Anatomy of the Flexor Hallucis Longus and Its Relationship With Hallux Valgus: A Cadaveric Study

Author:

Ahumada Ximena1ORCID,Ortiz Cristián2,Carcuro Giovanni3,Pellegrini Manuel3ORCID,Butteri Ana3,Albarrán Carlos4,Chaparro Felipe3ORCID

Affiliation:

1. Universidad de Los Andes, Las Condes, Santiago, Chile

2. Clínica Universidad de Los Andes, Santiago, Chile

3. Clínica Universidad de Los Andes, Universidad de Chile, Las Condes, Chile

4. Universidad de Chile, Santiago, Chile

Abstract

Background: Hallux valgus (HV) is a complex deformity, with many associated risk factors.

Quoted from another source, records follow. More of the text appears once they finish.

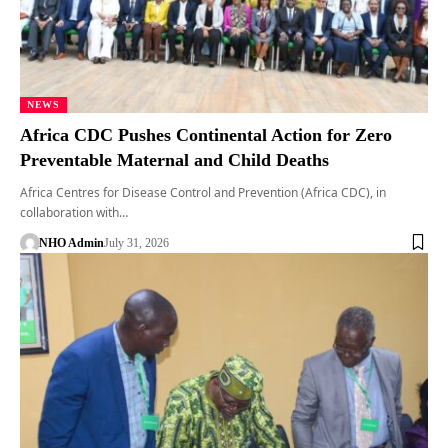
NEWS
Africa CDC Pushes Continental Action for Zero
Preventable Maternal and Child Deaths
Africa Centres for Disease Control and Prevention (Africa CDC), in
collaboration with…
NHO Admin
July 31, 2026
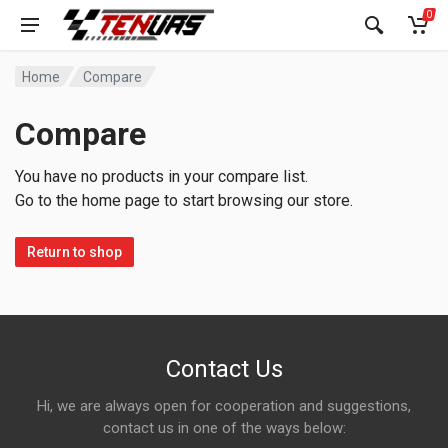
0
Home
Compare
Compare
You have no products in your compare list.
Go to the home page to start browsing our store.
Return to shop
Contact Us
Hi, we are always open for cooperation and suggestions,
contact us in one of the ways below:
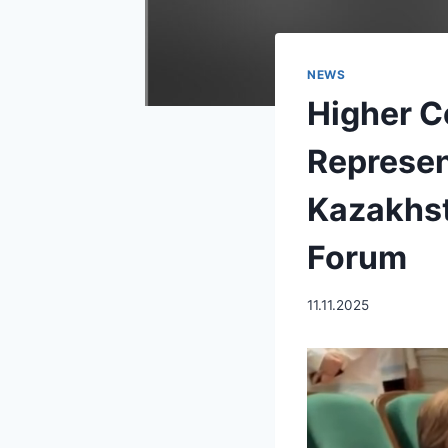
NEWS
Higher C
Represen
Kazakhst
Forum
11.11.2025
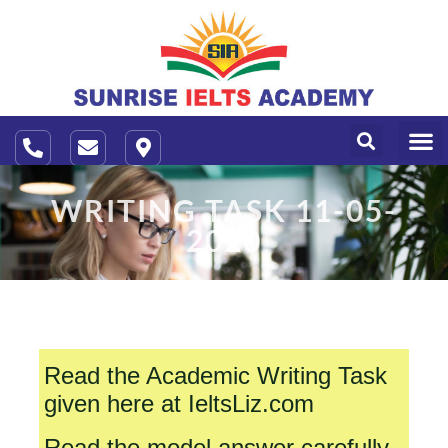
About Us
Contact Us
WRITING TASK 11-05-
2020
Read the Academic Writing Task
given here at IeltsLiz.com
Read the model answer carefully.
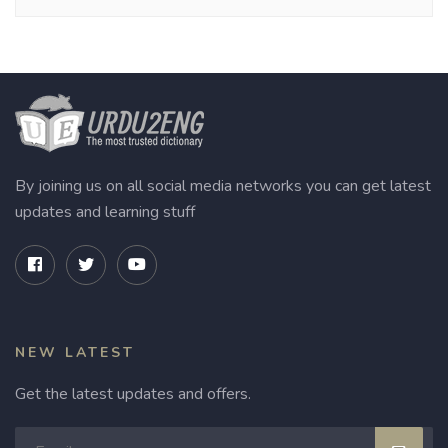
By joining us on all social media networks you can get latest
updates and learning stuff
NEW LATEST
Get the latest updates and offers.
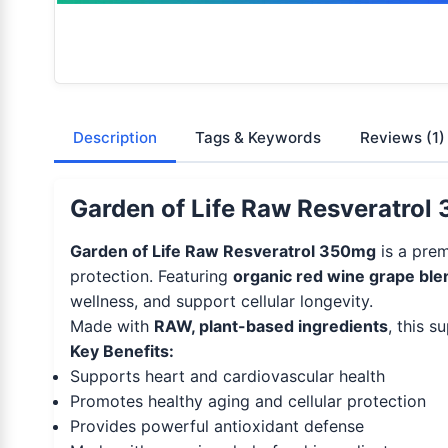
Description
Tags & Keywords
Reviews
(1)
Garden of Life Raw Resveratrol 
Garden of Life Raw Resveratrol 350mg
is a prem
protection. Featuring
organic red wine grape ble
wellness, and support cellular longevity.
Made with
RAW, plant-based ingredients
, this s
Key Benefits:
Supports heart and cardiovascular health
Promotes healthy aging and cellular protection
Provides powerful antioxidant defense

The flexor hallucis longus (FHL) tendon is a dynamic and potentially deforming force as it bowstrings laterally with HV. We hypothesized that FHL is more laterally inserted in the distal phalanx in cadavers with HV; therefore, it might be also a primary destabilizing force. We aim to compare the FHL distal insertion morphology and its relationship with osseous structures in cadavers with and without HV. Methods: Sixteen cadaver specimens, 8 with HV and 8 without (N-HV) were dissected. We evaluated FHL distal morphology in terms of its insertional footprint location and FHL long-axis position in relation to osseous anatomy. Results: Both the HV and N-HV groups displayed a laterally inserted footprint at the distal phalanx, with the HV group exhibiting median lateral translation of the footprint 6% greater than the N-HV group ( P < .01). Both groups also demonstrated a laterally displaced position for the FHL long axis. The median FHL long axis for HV vs N-HV specimens 1 cm proximal to the IP joint was 9% more laterally displaced from the midaxis ( P < .01), and at 1 cm proximal to the MTP joint was measured to be 15% more laterally displaced from the midaxis ( P < .01). Conclusion: FHL demonstrated an eccentric position in terms of insertion and trajectory in both the HV and N-HV groups, with greater lateralization in specimens exhibiting HV deformity. This eccentricity potentially creates a greater deforming force vector contributing to the development of HV. Clinical Relevance: The etiology and progression of HV deformity may include a lateralized insertion of the FHL tendon. Treatment implications remain unknown at this time.